Ms Durkin: We have to used the Innovation Review that it referred to as the basis of our discussion with Treasury and I do think it points in certain directions at where we might put emphasis. What I was very pleased to hear that was the Government was committed to science and innovation. There is nothing in that report that is not fundamentally science and innovation. I happen to think of science and innovation in a fairly economically fundamental area because without energy innovation we are not going to have a particularly strong economy in those terms. I think that the Report has indicated in our discussions with Treasury that we need to have certain support beyond relying on the renewable obligations for the whole array of renewable technologies but they need to be timed. The Report showed that onshore wind is economically viable now, offshore wind ought to be reducing costs dramatically by 2010, marine is still very much in the demonstration phase and we may need considerably more government support in three to five years' time than we do now. I think it both amount of supporting and timing that was influenced by that.
Professor Sir David King: Can I just add one comment, in terms of our preparation for the Spending Review 2004 in this area my High Level Energy Group is involved in pulling together all government departments on this issue. We do have a cross departmental approach to the Spending Review Round in terms of energy R&D, and that is quite a big breakthrough.

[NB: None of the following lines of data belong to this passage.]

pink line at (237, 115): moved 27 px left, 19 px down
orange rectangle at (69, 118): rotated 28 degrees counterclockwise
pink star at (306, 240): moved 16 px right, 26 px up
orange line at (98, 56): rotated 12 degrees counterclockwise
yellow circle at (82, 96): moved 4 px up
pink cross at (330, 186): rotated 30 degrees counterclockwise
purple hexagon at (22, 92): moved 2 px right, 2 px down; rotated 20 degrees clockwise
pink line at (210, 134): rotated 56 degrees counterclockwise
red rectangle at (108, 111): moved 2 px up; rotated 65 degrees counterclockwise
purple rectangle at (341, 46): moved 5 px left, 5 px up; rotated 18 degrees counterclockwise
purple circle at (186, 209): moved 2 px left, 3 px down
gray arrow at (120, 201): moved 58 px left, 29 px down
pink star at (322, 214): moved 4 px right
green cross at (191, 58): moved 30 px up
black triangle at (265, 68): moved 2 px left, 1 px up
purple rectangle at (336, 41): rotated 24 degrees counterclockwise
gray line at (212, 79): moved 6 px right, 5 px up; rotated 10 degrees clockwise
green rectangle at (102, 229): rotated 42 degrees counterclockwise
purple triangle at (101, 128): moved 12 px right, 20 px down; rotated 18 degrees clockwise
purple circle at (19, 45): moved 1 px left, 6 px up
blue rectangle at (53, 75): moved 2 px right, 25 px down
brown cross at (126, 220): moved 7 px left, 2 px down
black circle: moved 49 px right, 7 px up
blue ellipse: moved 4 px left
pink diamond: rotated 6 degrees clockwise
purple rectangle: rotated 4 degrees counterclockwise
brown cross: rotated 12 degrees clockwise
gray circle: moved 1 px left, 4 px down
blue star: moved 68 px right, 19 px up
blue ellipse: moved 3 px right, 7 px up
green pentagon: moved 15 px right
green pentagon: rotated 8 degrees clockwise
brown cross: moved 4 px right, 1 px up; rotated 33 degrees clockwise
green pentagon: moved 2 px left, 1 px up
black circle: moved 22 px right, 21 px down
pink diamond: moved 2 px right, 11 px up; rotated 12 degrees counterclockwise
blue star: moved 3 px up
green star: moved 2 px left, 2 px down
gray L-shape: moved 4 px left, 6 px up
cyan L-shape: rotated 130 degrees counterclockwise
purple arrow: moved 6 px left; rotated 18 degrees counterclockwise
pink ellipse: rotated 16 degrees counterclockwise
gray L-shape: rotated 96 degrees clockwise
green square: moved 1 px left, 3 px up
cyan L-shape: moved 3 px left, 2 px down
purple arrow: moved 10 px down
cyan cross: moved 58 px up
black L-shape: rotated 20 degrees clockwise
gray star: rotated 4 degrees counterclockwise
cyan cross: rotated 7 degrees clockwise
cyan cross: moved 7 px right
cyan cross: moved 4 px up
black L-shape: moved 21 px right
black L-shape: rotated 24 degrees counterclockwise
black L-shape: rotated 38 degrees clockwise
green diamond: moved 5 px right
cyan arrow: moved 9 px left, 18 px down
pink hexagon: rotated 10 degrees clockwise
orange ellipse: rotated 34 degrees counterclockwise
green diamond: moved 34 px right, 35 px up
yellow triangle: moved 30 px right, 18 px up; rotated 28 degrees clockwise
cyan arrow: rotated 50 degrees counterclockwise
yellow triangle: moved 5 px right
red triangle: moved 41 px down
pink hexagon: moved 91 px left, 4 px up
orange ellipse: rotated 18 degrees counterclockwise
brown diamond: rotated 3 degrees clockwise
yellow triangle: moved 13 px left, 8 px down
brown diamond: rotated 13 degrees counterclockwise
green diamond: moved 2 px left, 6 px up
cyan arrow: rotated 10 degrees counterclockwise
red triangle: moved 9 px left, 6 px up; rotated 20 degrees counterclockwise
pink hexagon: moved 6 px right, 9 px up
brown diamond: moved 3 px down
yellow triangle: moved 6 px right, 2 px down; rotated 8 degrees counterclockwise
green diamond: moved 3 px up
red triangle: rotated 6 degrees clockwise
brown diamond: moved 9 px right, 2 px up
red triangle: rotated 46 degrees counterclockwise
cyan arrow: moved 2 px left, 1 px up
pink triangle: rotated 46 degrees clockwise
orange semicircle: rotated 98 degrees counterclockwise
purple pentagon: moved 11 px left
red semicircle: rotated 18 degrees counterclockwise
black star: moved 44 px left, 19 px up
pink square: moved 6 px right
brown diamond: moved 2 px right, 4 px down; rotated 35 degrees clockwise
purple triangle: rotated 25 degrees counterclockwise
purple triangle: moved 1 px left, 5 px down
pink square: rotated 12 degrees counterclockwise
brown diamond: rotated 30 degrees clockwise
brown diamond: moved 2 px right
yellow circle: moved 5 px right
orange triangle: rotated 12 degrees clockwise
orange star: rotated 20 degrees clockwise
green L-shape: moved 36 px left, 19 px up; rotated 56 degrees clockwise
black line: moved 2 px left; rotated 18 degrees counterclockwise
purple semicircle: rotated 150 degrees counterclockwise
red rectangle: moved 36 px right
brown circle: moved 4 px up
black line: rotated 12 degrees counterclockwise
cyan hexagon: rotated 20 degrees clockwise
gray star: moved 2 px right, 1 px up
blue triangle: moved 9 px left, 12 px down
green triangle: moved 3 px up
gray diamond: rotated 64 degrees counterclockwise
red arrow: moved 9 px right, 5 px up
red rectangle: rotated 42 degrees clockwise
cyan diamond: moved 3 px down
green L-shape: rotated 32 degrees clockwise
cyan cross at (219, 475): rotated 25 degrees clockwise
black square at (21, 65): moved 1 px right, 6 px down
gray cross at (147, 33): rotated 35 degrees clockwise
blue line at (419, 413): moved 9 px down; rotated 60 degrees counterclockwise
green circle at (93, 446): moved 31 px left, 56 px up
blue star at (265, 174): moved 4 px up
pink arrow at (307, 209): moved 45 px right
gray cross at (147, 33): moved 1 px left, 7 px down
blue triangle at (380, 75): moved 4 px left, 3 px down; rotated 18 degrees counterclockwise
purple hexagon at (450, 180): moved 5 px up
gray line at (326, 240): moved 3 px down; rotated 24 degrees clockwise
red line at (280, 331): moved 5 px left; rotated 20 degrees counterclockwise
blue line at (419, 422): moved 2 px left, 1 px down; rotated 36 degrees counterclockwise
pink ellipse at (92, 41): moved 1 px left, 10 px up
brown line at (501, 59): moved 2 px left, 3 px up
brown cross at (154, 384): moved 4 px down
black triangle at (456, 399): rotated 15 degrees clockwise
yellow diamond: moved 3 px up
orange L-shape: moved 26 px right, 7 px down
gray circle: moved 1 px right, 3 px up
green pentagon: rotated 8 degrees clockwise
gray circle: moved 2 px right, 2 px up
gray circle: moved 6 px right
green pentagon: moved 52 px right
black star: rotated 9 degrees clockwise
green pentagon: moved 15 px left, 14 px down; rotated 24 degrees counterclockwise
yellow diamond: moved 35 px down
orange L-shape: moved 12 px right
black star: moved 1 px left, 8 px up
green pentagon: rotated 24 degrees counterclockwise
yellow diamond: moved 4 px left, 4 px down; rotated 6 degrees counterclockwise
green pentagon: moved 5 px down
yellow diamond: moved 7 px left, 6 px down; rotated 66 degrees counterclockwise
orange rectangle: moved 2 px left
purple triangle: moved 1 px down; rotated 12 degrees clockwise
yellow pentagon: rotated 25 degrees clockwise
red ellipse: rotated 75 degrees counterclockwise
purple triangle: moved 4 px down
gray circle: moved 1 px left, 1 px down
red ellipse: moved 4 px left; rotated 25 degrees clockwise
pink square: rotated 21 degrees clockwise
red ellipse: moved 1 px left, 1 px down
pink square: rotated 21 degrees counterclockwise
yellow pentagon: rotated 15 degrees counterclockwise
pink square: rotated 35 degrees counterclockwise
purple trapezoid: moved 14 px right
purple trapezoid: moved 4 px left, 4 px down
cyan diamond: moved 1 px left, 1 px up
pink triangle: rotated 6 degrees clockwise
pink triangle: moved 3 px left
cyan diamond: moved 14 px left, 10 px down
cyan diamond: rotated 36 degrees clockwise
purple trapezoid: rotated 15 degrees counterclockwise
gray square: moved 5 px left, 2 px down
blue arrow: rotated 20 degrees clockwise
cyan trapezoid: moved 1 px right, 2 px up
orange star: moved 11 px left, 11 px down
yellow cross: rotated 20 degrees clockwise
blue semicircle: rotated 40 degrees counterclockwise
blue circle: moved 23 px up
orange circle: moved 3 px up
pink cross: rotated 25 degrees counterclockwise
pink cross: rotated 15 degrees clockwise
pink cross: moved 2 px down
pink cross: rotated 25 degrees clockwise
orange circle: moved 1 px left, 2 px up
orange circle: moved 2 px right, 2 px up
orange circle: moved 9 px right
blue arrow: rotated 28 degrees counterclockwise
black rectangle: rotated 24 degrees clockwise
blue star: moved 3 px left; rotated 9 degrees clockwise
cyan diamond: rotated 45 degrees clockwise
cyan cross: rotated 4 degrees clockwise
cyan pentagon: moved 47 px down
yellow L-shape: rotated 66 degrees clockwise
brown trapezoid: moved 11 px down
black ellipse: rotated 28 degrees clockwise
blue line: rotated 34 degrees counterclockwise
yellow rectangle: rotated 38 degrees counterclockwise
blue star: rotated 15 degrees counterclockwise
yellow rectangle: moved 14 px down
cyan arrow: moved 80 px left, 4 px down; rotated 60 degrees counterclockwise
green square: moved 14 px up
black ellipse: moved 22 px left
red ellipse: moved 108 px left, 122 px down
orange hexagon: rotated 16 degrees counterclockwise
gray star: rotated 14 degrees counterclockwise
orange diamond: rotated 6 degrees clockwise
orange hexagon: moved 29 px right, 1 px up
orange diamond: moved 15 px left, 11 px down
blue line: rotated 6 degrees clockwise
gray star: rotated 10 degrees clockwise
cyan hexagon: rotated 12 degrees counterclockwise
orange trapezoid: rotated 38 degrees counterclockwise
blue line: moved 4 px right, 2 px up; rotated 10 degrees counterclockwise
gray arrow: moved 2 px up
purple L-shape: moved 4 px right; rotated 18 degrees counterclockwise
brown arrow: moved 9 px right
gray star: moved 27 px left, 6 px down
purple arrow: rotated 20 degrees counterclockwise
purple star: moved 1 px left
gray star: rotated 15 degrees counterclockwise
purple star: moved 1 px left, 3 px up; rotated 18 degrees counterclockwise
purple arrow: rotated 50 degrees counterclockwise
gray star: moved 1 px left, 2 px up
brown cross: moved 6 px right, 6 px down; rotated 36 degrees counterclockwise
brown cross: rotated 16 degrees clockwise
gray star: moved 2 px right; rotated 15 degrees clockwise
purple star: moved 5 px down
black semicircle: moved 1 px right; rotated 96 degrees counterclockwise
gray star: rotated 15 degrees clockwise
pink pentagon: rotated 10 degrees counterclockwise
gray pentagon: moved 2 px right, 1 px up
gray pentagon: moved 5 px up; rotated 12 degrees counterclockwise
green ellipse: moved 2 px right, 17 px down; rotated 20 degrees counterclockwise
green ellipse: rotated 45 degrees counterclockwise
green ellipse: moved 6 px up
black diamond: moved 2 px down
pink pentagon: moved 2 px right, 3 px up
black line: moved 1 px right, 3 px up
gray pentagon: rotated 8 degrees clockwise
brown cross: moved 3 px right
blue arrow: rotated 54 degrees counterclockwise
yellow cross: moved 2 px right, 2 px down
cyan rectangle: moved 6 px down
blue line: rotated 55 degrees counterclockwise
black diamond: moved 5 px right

Q173 Mr Chaytor: Can I ask generally about the DTI approach to the climate change problem which sees market solutions combining with research in new technologies as the chief means of dealing with the threat of climate change, are you both still convinced that the market alone with a modest amount of Government intervention can deliver the solutions we are searching for? What is the role of fiscal measures in alleviating the threat of climate change and in changing human behaviour?
Ms Durkin: From the energy industries I would observe that it is not a question of the market alone in any sense, it is a fairly regulated market. All the influence that Ofgem has in terms of how the market develops will make a difference and Government policy makes a big difference so it is not a laissez faire approach to the market. In terms of the market responding to the challenges set by the Ofgem structures and Government policy I have been very surprised in the last two years at just how rapidly the market has been able to respond and with what enthusiasm it has responded. I think currently as long as we get the policies right and get the incentives right I am confident that the market response in the energy field will be positive in the next 10 to 15 years.
Professor Sir David King: I have always argued that in terms of our energy research - again this corresponds with the answer I gave earlier on a different question - we need to be looking at research and development across the whole board, including fiscal policy, to drive the right behaviour.
Q174 Mr Chaytor: Have we got the right fiscal framework now or does that need further refinement?
Professor Sir David King: I think that when I say we need more research in that area the implication is that we can always do better. Yes, I think it could yet be improved. We have to see, for example, when the Carbon Trading comes on board in Europe how that impacts on our own development.
Q175 Chairman: Thank you very much indeed, Sir David, indeed both of you, this has been a fascinating session. We may have a few more questions, if we may we will put them in writing to you. Thank you very much it has been fascinating, as ever, with these issues. It seems that the problem, indeed possible catastrophic problems have been identified and the solutions are painfully slow in coming forward, it is not entirely reassuring but it has been very interesting.
Professor Sir David King: Chairman, thank you. I hope that your comments do not mean that. You have not taken on board that Britain is taking the world leading position on this issue.